この支持率急落の理由は、安倍元首相や自民党議員と統一教会との関わりが少しずつ明らかになっているなかで、世論の反対を押し切って安倍元首相の国葬を行おうとしていることなのは明らかだろう。
それに加えて、東京オリンピックパラリンピックのスポンサー企業の選定をめぐって贈収賄が行われた疑いが色濃くなっていること、またその中心にいたとされる組織委員会の高橋元理事に対し、安倍元首相が捕まらないようにするからと言ってオリパラ招致を依頼したことなどが報じられたのも影響しているかもしれない。
そうした故・安倍氏や自民党のありかたが問題視されているにもかかわらず、自民党総裁でもある岸田首相がこれからその課題にどう取り組んでいこうとするのかがはっきりと示されないことで国民の不信感がつのり、この数字となって現われていると言えるのではないか。
加速する円安と低迷する賃金
それと同時に円安傾向も進み、1ドル145円を超えるかどうかが当面の山だと言われるところまで来ている。
9月15日には、生活用品大手のアイリスオーヤマが約50種類の製品の生産を中国・大連から国内の工場に移すことを決めたというニュースが流れた。
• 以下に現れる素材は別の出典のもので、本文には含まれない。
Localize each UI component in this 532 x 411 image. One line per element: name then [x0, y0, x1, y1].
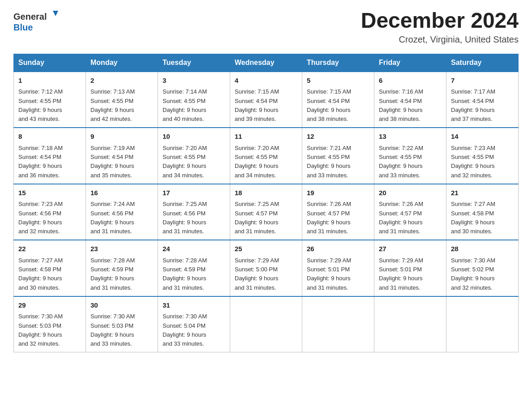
day-number: 2 [90, 76, 153, 86]
calendar-cell: 22 Sunrise: 7:27 AMSunset: 4:58 PMDaylig… [14, 240, 86, 296]
calendar-cell [374, 296, 446, 352]
calendar-week-row: 22 Sunrise: 7:27 AMSunset: 4:58 PMDaylig… [14, 240, 519, 296]
calendar-cell: 29 Sunrise: 7:30 AMSunset: 5:03 PMDaylig… [14, 296, 86, 352]
day-info: Sunrise: 7:25 AMSunset: 4:57 PMDaylight:… [235, 201, 279, 235]
header-day-friday: Friday [374, 54, 446, 72]
day-info: Sunrise: 7:29 AMSunset: 5:01 PMDaylight:… [307, 257, 351, 291]
day-info: Sunrise: 7:13 AMSunset: 4:55 PMDaylight:… [90, 88, 135, 122]
day-info: Sunrise: 7:27 AMSunset: 4:58 PMDaylight:… [451, 201, 495, 235]
calendar-cell: 8 Sunrise: 7:18 AMSunset: 4:54 PMDayligh… [14, 128, 86, 184]
calendar-cell [230, 296, 302, 352]
day-info: Sunrise: 7:22 AMSunset: 4:55 PMDaylight:… [379, 145, 423, 179]
calendar-cell: 12 Sunrise: 7:21 AMSunset: 4:55 PMDaylig… [302, 128, 374, 184]
day-info: Sunrise: 7:18 AMSunset: 4:54 PMDaylight:… [18, 145, 63, 179]
logo: General Blue [13, 9, 63, 34]
calendar-body: 1 Sunrise: 7:12 AMSunset: 4:55 PMDayligh… [14, 72, 519, 352]
day-info: Sunrise: 7:17 AMSunset: 4:54 PMDaylight:… [451, 88, 495, 122]
calendar-cell: 31 Sunrise: 7:30 AMSunset: 5:04 PMDaylig… [158, 296, 230, 352]
logo-svg: General Blue [13, 9, 63, 34]
day-info: Sunrise: 7:28 AMSunset: 4:59 PMDaylight:… [90, 257, 135, 291]
day-info: Sunrise: 7:20 AMSunset: 4:55 PMDaylight:… [235, 145, 279, 179]
day-info: Sunrise: 7:30 AMSunset: 5:04 PMDaylight:… [163, 313, 207, 347]
calendar-cell [302, 296, 374, 352]
day-number: 27 [379, 244, 442, 254]
calendar-cell: 24 Sunrise: 7:28 AMSunset: 4:59 PMDaylig… [158, 240, 230, 296]
header-day-wednesday: Wednesday [230, 54, 302, 72]
day-number: 14 [451, 132, 514, 142]
title-section: December 2024 Crozet, Virginia, United S… [361, 9, 519, 45]
header-day-tuesday: Tuesday [158, 54, 230, 72]
day-info: Sunrise: 7:29 AMSunset: 5:00 PMDaylight:… [235, 257, 279, 291]
day-info: Sunrise: 7:25 AMSunset: 4:56 PMDaylight:… [163, 201, 207, 235]
day-number: 19 [307, 188, 369, 198]
calendar-cell: 20 Sunrise: 7:26 AMSunset: 4:57 PMDaylig… [374, 184, 446, 240]
calendar-week-row: 8 Sunrise: 7:18 AMSunset: 4:54 PMDayligh… [14, 128, 519, 184]
calendar-cell: 27 Sunrise: 7:29 AMSunset: 5:01 PMDaylig… [374, 240, 446, 296]
calendar-cell [446, 296, 519, 352]
calendar-cell: 19 Sunrise: 7:26 AMSunset: 4:57 PMDaylig… [302, 184, 374, 240]
day-number: 11 [235, 132, 297, 142]
day-info: Sunrise: 7:21 AMSunset: 4:55 PMDaylight:… [307, 145, 351, 179]
calendar-header: SundayMondayTuesdayWednesdayThursdayFrid… [14, 54, 519, 72]
calendar-cell: 5 Sunrise: 7:15 AMSunset: 4:54 PMDayligh… [302, 72, 374, 128]
calendar-cell: 16 Sunrise: 7:24 AMSunset: 4:56 PMDaylig… [86, 184, 158, 240]
day-number: 6 [379, 76, 442, 86]
header-day-saturday: Saturday [446, 54, 519, 72]
svg-text:Blue: Blue [13, 22, 33, 32]
day-number: 24 [163, 244, 225, 254]
calendar-cell: 15 Sunrise: 7:23 AMSunset: 4:56 PMDaylig… [14, 184, 86, 240]
day-number: 20 [379, 188, 442, 198]
day-number: 10 [163, 132, 225, 142]
day-info: Sunrise: 7:15 AMSunset: 4:54 PMDaylight:… [235, 88, 279, 122]
day-number: 23 [90, 244, 153, 254]
day-info: Sunrise: 7:12 AMSunset: 4:55 PMDaylight:… [18, 88, 63, 122]
day-info: Sunrise: 7:29 AMSunset: 5:01 PMDaylight:… [379, 257, 423, 291]
day-number: 15 [18, 188, 81, 198]
page-header: General Blue December 2024 Crozet, Virgi… [13, 9, 519, 45]
day-info: Sunrise: 7:24 AMSunset: 4:56 PMDaylight:… [90, 201, 135, 235]
calendar-cell: 21 Sunrise: 7:27 AMSunset: 4:58 PMDaylig… [446, 184, 519, 240]
calendar-cell: 18 Sunrise: 7:25 AMSunset: 4:57 PMDaylig… [230, 184, 302, 240]
day-number: 3 [163, 76, 225, 86]
day-number: 16 [90, 188, 153, 198]
calendar-week-row: 1 Sunrise: 7:12 AMSunset: 4:55 PMDayligh… [14, 72, 519, 128]
day-number: 21 [451, 188, 514, 198]
calendar-cell: 26 Sunrise: 7:29 AMSunset: 5:01 PMDaylig… [302, 240, 374, 296]
day-number: 13 [379, 132, 442, 142]
day-info: Sunrise: 7:14 AMSunset: 4:55 PMDaylight:… [163, 88, 207, 122]
day-info: Sunrise: 7:16 AMSunset: 4:54 PMDaylight:… [379, 88, 423, 122]
month-year-title: December 2024 [361, 9, 519, 33]
calendar-cell: 17 Sunrise: 7:25 AMSunset: 4:56 PMDaylig… [158, 184, 230, 240]
calendar-cell: 4 Sunrise: 7:15 AMSunset: 4:54 PMDayligh… [230, 72, 302, 128]
day-info: Sunrise: 7:26 AMSunset: 4:57 PMDaylight:… [379, 201, 423, 235]
day-number: 4 [235, 76, 297, 86]
calendar-cell: 6 Sunrise: 7:16 AMSunset: 4:54 PMDayligh… [374, 72, 446, 128]
location-subtitle: Crozet, Virginia, United States [361, 34, 519, 45]
day-info: Sunrise: 7:19 AMSunset: 4:54 PMDaylight:… [90, 145, 135, 179]
day-number: 28 [451, 244, 514, 254]
day-info: Sunrise: 7:23 AMSunset: 4:55 PMDaylight:… [451, 145, 495, 179]
day-number: 22 [18, 244, 81, 254]
day-number: 30 [90, 300, 153, 311]
day-number: 25 [235, 244, 297, 254]
day-number: 17 [163, 188, 225, 198]
day-info: Sunrise: 7:28 AMSunset: 4:59 PMDaylight:… [163, 257, 207, 291]
calendar-cell: 1 Sunrise: 7:12 AMSunset: 4:55 PMDayligh… [14, 72, 86, 128]
header-row: SundayMondayTuesdayWednesdayThursdayFrid… [14, 54, 519, 72]
day-number: 9 [90, 132, 153, 142]
day-number: 12 [307, 132, 369, 142]
calendar-cell: 23 Sunrise: 7:28 AMSunset: 4:59 PMDaylig… [86, 240, 158, 296]
calendar-cell: 28 Sunrise: 7:30 AMSunset: 5:02 PMDaylig… [446, 240, 519, 296]
day-number: 31 [163, 300, 225, 311]
calendar-cell: 2 Sunrise: 7:13 AMSunset: 4:55 PMDayligh… [86, 72, 158, 128]
day-info: Sunrise: 7:26 AMSunset: 4:57 PMDaylight:… [307, 201, 351, 235]
calendar-table: SundayMondayTuesdayWednesdayThursdayFrid… [13, 54, 519, 353]
day-info: Sunrise: 7:23 AMSunset: 4:56 PMDaylight:… [18, 201, 63, 235]
calendar-week-row: 29 Sunrise: 7:30 AMSunset: 5:03 PMDaylig… [14, 296, 519, 352]
day-info: Sunrise: 7:30 AMSunset: 5:03 PMDaylight:… [18, 313, 63, 347]
day-number: 29 [18, 300, 81, 311]
day-number: 7 [451, 76, 514, 86]
day-number: 1 [18, 76, 81, 86]
calendar-cell: 14 Sunrise: 7:23 AMSunset: 4:55 PMDaylig… [446, 128, 519, 184]
svg-marker-1 [53, 11, 58, 16]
以前から海外での製造の採算分岐点が1ドル150円あたりだと言われていたので、ついに来たかという感じではある。
ただ、これは為替の問題だけではなく、日本の賃金が長期的に下落していることも関係していると思われる。
つまりは、日本の賃金水準が東南アジア諸国のなかで低くなってきたことを意味するわけで、製造業が国内に戻ってくると単純に喜んではいられない、ということだ。
自民党は労働力不足を海外からの実習生や学生で補おうと考えているが、実習生制度の劣悪さという問題以前に、これでは優秀な人手を確保することは難しくなっていくだろう。
アベノミクスとは何だったのか
安倍元首相の在任中はアベノミクスが盛んにもてはやされたが、アメリカの利上げでダウ平均株価と為替の先行きが微妙になってきた今、もはやそれも聞かれなくなった。
輸出産業のためと言われて進められてきた円安だが、そのせいで30年ぶりにドル建てGDPは30兆ドルを割り、いまや円を元の水準に戻そうにも手立てがないように見える。
安倍元首相は在任中、日経平均を気にしながら政治をしていると言われていたが、円安誘導も年金基金の株式運用も日銀オペも、日経平均株価が上がったように見せるためのいわば「粉飾決算」のようなものではなかったのかという気さえしてくる。
非正規雇用を自治体職員にまで広げて人件費を減らしたように見せ(実は人材派遣会社に儲けさせ)、水道のようなインフラや大学の基礎研究や文化施設にまで採算性を求めて予算を削り、本当なら力を注ぐべき少子化対策はかけ声だけで無策のままだ(税制を見るとむしろ悪化している)。
株価を指標として、目先の数字だけを追う「改革」が日本の今の貧しさを生み出してきたのではないだろうか。